Goal of the exercise:
With pictures excluded, output exactly the lines that run from the first line of the data below through the line containing "уточнить время и".

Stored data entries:
_ _ _ _ _
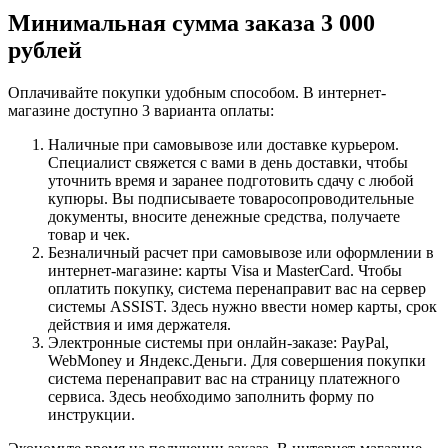
Минимальная сумма заказа 3 000
рублей
Оплачивайте покупки удобным способом. В интернет-
магазине доступно 3 варианта оплаты:
Наличные при самовывозе или доставке курьером.
Специалист свяжется с вами в день доставки, чтобы
уточнить время и заранее подготовить сдачу с любой
купюры. Вы подписываете товаросопроводительные
документы, вносите денежные средства, получаете
товар и чек.
Безналичный расчет при самовывозе или оформлении в
интернет-магазине: карты Visa и MasterCard. Чтобы
оплатить покупку, система перенаправит вас на сервер
системы ASSIST. Здесь нужно ввести номер карты, срок
действия и имя держателя.
Электронные системы при онлайн-заказе: PayPal,
WebMoney и Яндекс.Деньги. Для совершения покупки
система перенаправит вас на страницу платежного
сервиса. Здесь необходимо заполнить форму по
инструкции.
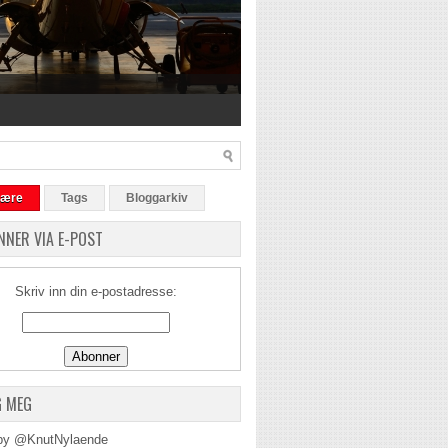
lære
Tags
Bloggarkiv
NNER VIA E-POST
Skriv inn din e-postadresse:
G MEG
by @KnutNylaende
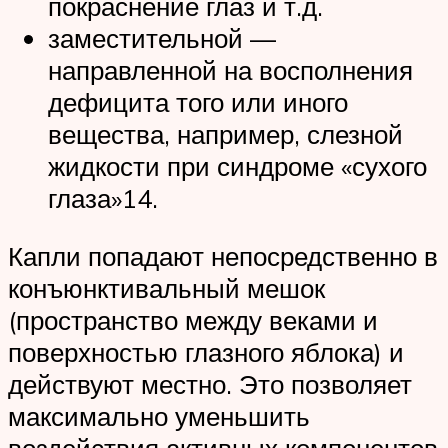
покраснение глаз и т.д.
заместительной —
направленной на восполнения
дефицита того или иного
вещества, например, слезной
жидкости при синдроме «сухого
глаза»14.
Капли попадают непосредственно в
конъюнктивальный мешок
(пространство между веками и
поверхностью глазного яблока) и
действуют местно. Это позволяет
максимально уменьшить
воздействия активных компонентов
_ _ _ _ _
Result for this task:
Минимальная сумма заказа 3 000
рублей
Оплачивайте покупки удобным способом. В интернет-
магазине доступно 3 варианта оплаты:
Наличные при самовывозе или доставке курьером.
Специалист свяжется с вами в день доставки, чтобы
уточнить время и заранее подготовить сдачу с любой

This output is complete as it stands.